The PERS Device Everyone Already Has
American Two-Way offers a Mobile Monitoring Solution called TotalTrack, which is a complete one-stop-shop mobile monitoring package that provides wholesale mobile devices, cellular services, mobile monitoring and more. It combines multiple forms of mobile monitoring all riding on a single platform and controlled through a single portal for the user.
In addition, the TotalTrack platform turns any user’s cell phone into an mPERS device by pulling the GPS out of any [italicize any] cell phone on any [italicize any] network or triangulating the cell phone if no GPS is available. With more than 400,000,000 cell phones in use in America, this is an amazing opportunity for dealers, says American Two-Way’s Christopher Baskin. Another “industry first,” according to the company, is the ability to turn any cell phone into an mPERS device without an app. Because there is no app there are no issues in finding and launching the right app, which could be very difficult in stressful situations, Baskin believes. (Note: the company does offer an app and wearable mPERS devices as well for customers more comfortable with those options).
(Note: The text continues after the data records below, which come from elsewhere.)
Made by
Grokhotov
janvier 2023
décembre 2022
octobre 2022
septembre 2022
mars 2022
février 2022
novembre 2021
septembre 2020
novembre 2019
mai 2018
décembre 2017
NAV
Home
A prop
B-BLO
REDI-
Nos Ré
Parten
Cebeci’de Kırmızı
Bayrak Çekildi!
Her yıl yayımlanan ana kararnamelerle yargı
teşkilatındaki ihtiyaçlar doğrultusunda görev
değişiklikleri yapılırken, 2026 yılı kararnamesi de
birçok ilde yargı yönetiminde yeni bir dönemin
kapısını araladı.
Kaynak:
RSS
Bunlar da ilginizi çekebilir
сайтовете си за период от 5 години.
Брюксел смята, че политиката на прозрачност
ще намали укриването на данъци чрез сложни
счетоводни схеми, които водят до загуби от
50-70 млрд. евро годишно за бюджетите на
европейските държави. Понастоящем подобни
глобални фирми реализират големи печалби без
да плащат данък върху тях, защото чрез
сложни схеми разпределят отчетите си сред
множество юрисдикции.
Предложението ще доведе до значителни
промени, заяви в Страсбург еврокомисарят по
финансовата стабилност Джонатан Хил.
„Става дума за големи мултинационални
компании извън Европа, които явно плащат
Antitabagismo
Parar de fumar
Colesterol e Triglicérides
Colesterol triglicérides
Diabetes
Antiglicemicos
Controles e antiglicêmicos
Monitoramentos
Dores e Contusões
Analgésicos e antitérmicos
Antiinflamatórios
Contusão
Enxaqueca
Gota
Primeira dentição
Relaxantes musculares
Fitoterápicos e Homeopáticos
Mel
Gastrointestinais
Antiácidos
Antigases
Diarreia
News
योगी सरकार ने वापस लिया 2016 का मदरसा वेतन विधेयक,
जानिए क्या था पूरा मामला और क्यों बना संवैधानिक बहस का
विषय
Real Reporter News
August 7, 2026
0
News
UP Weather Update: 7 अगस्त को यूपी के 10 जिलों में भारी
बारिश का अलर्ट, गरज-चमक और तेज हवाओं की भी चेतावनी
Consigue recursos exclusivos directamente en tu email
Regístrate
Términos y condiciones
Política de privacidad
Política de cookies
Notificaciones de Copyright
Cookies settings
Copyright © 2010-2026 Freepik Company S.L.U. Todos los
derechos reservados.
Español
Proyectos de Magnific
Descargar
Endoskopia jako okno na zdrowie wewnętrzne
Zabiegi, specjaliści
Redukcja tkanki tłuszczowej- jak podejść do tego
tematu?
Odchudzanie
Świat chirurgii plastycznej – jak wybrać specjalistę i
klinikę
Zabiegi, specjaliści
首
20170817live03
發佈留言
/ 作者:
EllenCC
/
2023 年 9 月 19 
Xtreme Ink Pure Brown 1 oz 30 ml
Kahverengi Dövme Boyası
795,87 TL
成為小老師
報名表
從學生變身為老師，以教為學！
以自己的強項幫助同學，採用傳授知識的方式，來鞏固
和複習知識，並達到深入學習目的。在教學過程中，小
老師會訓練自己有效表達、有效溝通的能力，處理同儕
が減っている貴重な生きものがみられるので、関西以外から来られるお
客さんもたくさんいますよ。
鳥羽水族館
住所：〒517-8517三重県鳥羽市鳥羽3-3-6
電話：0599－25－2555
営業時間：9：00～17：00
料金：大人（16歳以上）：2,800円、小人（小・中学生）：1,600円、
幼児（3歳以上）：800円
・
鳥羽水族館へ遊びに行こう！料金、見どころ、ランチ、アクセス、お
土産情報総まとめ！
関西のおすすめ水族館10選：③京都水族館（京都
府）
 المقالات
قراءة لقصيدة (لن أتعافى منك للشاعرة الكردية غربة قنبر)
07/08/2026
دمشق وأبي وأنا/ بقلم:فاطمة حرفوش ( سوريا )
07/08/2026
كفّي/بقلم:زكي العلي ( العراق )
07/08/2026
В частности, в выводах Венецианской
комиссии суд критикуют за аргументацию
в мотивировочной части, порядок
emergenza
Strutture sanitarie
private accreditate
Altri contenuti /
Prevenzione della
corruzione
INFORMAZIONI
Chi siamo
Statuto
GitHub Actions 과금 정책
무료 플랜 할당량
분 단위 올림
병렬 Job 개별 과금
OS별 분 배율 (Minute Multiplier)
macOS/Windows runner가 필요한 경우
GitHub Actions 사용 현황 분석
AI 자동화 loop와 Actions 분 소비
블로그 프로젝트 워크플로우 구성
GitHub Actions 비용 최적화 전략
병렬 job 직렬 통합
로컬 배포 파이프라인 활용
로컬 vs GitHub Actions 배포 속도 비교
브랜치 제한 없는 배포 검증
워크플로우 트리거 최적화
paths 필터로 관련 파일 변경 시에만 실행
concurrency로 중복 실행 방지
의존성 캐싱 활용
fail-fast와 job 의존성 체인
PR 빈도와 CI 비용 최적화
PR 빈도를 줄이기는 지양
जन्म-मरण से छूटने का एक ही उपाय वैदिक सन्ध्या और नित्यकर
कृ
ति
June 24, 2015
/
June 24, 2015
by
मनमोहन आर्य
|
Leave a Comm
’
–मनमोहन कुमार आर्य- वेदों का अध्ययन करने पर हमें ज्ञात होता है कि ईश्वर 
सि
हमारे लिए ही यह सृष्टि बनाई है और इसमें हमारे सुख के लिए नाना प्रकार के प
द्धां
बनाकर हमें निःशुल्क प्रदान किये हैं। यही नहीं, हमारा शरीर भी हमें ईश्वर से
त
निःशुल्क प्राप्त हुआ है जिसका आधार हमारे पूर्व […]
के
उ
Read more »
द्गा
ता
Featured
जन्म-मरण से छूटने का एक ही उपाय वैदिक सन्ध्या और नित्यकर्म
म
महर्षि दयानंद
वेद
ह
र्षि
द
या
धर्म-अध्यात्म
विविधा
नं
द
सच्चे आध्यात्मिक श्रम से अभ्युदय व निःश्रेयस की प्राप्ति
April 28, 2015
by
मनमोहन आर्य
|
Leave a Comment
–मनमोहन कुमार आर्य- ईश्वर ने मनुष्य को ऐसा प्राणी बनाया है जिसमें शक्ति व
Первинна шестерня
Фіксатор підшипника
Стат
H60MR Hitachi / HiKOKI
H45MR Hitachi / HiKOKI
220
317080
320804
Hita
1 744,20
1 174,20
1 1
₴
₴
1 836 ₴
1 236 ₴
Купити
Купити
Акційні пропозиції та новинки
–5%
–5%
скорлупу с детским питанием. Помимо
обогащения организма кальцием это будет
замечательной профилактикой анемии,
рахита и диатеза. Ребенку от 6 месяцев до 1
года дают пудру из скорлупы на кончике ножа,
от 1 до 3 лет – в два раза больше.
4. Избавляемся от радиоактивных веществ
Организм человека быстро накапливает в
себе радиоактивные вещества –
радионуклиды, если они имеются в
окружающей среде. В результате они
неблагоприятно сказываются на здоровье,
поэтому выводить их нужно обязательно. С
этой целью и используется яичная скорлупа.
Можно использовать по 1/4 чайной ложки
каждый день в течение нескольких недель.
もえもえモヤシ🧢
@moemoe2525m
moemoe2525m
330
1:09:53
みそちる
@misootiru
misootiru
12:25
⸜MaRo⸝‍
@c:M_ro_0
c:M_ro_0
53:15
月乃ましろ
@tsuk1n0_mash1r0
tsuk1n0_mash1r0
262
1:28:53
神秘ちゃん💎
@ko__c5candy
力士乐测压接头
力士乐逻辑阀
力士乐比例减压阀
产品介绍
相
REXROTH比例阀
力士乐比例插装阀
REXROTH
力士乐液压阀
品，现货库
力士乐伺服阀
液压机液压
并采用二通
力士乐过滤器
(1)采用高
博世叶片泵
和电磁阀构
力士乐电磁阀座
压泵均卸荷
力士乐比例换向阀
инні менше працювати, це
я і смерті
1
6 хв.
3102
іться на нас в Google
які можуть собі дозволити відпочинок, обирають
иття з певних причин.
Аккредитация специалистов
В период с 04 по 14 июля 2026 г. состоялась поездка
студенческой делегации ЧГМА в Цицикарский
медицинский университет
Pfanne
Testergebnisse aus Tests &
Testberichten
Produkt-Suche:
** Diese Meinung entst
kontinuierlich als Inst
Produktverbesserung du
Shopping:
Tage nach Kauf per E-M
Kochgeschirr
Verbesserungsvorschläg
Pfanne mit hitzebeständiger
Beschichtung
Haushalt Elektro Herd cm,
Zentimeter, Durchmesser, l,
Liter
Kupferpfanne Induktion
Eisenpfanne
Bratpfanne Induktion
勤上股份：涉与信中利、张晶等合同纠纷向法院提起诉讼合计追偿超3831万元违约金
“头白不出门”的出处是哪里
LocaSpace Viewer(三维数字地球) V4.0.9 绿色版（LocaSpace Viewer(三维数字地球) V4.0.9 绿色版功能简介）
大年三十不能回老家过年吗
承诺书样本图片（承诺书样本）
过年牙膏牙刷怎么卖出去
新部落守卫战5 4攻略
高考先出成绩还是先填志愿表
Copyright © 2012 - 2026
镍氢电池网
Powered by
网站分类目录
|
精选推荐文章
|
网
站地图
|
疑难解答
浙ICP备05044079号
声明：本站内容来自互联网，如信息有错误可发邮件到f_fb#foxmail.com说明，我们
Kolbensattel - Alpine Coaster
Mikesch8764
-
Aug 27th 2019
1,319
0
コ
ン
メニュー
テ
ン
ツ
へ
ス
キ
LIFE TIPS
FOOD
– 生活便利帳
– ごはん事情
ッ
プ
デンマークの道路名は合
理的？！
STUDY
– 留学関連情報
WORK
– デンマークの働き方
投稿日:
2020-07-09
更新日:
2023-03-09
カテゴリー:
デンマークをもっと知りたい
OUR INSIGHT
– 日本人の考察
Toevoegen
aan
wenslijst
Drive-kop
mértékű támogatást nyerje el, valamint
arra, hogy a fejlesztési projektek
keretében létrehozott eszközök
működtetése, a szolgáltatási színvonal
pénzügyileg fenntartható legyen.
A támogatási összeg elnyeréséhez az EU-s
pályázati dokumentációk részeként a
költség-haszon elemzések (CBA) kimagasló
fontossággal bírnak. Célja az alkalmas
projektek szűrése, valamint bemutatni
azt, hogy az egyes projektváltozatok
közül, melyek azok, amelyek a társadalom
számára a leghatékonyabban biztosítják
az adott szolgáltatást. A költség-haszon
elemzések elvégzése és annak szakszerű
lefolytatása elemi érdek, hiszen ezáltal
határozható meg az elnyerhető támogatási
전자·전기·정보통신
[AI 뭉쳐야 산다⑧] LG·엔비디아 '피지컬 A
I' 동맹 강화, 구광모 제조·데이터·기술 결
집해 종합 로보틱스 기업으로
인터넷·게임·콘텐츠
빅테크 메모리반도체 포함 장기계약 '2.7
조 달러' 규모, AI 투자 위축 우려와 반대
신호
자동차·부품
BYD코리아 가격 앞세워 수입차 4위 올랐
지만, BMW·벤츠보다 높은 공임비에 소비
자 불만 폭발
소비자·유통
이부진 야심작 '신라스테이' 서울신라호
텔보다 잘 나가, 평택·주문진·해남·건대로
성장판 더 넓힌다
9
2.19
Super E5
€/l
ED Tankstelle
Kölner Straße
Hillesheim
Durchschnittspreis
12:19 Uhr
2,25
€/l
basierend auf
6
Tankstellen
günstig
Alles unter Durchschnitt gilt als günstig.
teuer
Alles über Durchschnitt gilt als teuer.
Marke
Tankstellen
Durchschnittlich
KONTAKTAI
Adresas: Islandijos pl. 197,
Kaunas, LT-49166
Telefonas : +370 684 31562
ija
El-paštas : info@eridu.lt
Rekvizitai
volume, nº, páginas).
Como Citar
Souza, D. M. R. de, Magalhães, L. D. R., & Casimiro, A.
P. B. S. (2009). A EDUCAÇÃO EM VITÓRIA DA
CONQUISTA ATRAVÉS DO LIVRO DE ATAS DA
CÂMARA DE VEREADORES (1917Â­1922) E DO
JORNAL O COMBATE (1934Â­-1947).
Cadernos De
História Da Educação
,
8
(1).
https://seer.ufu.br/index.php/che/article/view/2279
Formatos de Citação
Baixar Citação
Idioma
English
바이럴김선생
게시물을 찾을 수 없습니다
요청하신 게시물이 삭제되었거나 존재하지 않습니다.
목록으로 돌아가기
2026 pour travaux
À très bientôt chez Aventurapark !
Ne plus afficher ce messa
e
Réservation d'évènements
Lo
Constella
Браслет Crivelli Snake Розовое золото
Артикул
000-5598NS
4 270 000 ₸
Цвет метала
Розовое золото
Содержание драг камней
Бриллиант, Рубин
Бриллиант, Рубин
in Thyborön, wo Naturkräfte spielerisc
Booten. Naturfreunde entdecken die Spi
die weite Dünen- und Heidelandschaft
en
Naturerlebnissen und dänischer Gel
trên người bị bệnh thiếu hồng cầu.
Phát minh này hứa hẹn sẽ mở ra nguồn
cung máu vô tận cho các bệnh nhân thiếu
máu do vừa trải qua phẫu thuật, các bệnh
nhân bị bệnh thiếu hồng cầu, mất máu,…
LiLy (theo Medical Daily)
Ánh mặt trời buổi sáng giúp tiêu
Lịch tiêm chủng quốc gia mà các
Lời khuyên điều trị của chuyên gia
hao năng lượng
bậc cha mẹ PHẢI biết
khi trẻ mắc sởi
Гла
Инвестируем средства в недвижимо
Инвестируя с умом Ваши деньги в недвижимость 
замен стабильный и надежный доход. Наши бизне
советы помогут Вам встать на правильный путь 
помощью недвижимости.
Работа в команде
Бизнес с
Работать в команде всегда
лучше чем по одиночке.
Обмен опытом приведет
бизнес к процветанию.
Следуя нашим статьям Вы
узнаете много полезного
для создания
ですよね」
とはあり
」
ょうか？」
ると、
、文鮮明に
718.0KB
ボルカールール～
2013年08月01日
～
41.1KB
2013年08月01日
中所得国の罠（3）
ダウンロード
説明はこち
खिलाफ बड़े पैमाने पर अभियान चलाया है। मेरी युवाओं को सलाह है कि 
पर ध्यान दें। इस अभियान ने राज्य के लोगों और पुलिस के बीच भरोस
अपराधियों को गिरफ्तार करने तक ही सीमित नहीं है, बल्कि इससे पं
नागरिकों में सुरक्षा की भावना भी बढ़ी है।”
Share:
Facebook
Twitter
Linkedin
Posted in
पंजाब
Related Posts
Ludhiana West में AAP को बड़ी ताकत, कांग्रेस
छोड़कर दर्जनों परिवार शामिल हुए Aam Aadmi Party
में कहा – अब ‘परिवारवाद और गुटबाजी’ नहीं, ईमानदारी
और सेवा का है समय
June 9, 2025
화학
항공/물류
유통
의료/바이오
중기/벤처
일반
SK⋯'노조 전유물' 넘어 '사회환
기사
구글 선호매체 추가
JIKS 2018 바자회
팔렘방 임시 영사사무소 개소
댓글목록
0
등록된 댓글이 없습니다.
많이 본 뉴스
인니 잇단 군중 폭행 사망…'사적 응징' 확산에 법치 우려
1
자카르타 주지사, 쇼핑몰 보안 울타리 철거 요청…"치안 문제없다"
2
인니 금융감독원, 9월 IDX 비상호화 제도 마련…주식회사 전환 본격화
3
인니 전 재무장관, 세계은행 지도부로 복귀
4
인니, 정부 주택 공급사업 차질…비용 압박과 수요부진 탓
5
The company says the TotalTrack solution, which allows different services to be added on easily, actually targets the “sandwich generation,” the sons and daughters of the baby boomer generation who need to take care of their parents, but may also need to monitor their children or their teenagers’ cars, etc. “TotalTrack is mindfully targeted to allow you to add services to it with this generation, which has multiple needs, in mind,” Baskin describes. “When a person buys mPERS for their parents, they can also add on their child or their teenage daughter’s car with the geo-fencing. Because everything all works in the same system, additional services are seamless to add and present greater opportunities for dealers and users.”
The solution allows for multiple subscribers per household or business to utilize mPERS, mobile child protection, vehicle tracking/crash detection, as well as business solutions such as fleet management and lone worker protection. All of these services are tracked, “bread crumbed” and geo-fenced through one user-friendly portal, myTotalTrack.com. In an emergency the monitoring center takes over and sends first responders to the location.